Freitag, 13. März 2020: Die Zeichen stehen auf Unglück, doch der Basler Schriftsteller und Journalist Benjamin von Wyl (30) lässt den Kopf nicht hängen. Er sitzt mit seinem Schriftstellerkollegen und besten Freund Daniel «Kissi» Kissling (33) im Oltener Kulturlokal Coq d'Or, und sie brüten gemeinsam über Wege aus der sich anbahnenden Krise, während in Bern der Bundesrat zu einer ausserordentlichen Sitzung zusammenkommt, um die Massnahmen gegen das Coronavirus zu verschärfen.
Der Lokalbetreiber und der Zeitungsschreiber: Gastronom Kissling weiss, dass er seine Kulturbeiz länger schliessen muss und für den Coq d’Or eine Durststrecke folgt; und dem freischaffenden von Wyl gehen gleich zu Beginn der Pandemie Artikel-Aufträge in der Grössenordnung von 5000 Franken verloren.

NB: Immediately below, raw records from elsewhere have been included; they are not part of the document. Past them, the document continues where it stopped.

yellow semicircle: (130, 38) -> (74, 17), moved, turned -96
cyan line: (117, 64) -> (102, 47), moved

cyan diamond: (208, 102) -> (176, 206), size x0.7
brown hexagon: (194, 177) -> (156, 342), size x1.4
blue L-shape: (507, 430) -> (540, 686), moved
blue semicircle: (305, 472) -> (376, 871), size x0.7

Schreiben fürs Jetzt, das Momentane
Wirkt die Situation auf andere lähmend, stachelt sie die beiden an: Sie wollen nicht den sterbenden Schwan geben, sondern ein Lebenszeichen – von sich und anderen Schreibenden. Am Samstag telefonieren sie miteinander. «Kissi hatte die Idee fürs Literaturmagazin», sagt von Wyl, «ich hatte den Namen.» Noch in der Nacht arbeitet er das Konzept von «Stoff für den Shutdown» aus, gewinnt zwei Grafiker zur Fronarbeit und ruft am Sonntag Autorinnen und Autoren «in allen Regionen, Lebenssituationen und Beunruhigungsgraden» an.

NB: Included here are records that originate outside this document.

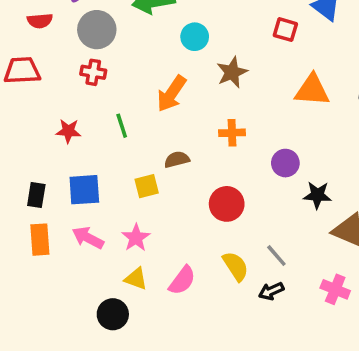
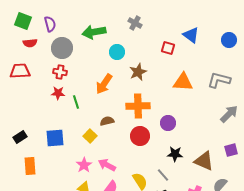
red star: (68, 131) -> (58, 93), moved
orange cross: (232, 133) -> (138, 106), size x1.6
yellow square: (147, 186) -> (90, 136), turned -32
black rectangle: (36, 195) -> (20, 137), moved, turned 48
black star: (317, 195) -> (175, 154), moved
red circle: (227, 204) -> (140, 136), moved
pink arrow: (88, 238) -> (107, 165), moved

«Am Freitag hat der Bundesrat ausgerufen; am Sonntag haben wir angerufen», schreiben Kissling und von Wyl im Editorial der ersten Nummer von Ende März mit dem Titel «Umarmung». Schriftstellerin Simone Meier (50, «Reiz») schreibt «Notizen. Stand 17. März 2020», Spoken-Word-Autorin Fatima Moumouni (28) konstatiert «I am from dirty Switzerland», und Slam-Poetin Lisa Christ (30) bekennt «Ich habe momentan das Gefühl, jeden Tag in einen neuen Zustand zu verfallen». 30 Texte auf 60 Seiten.
«In der Literatur versuchen viele immer zeitlos für die theoretische Unendlichkeit zu schreiben», sagt von Wyl, «welterklärerische Essays und so.» Bei «Stoff für den Shutdown» sei es um das Gegenteil gegangen: ums Schreiben fürs Jetzt, das Momentane, Unabgeschlossene. «Zu einem Zeitpunkt, wo jede Zeitung einen Notfallplan hatte, ihr Erscheinen kurzfristig einzustellen, wollten wir das Versprechen von was Gedrucktem machen, das im Jetzt produziert ist und noch im selben Monat rauskommt.»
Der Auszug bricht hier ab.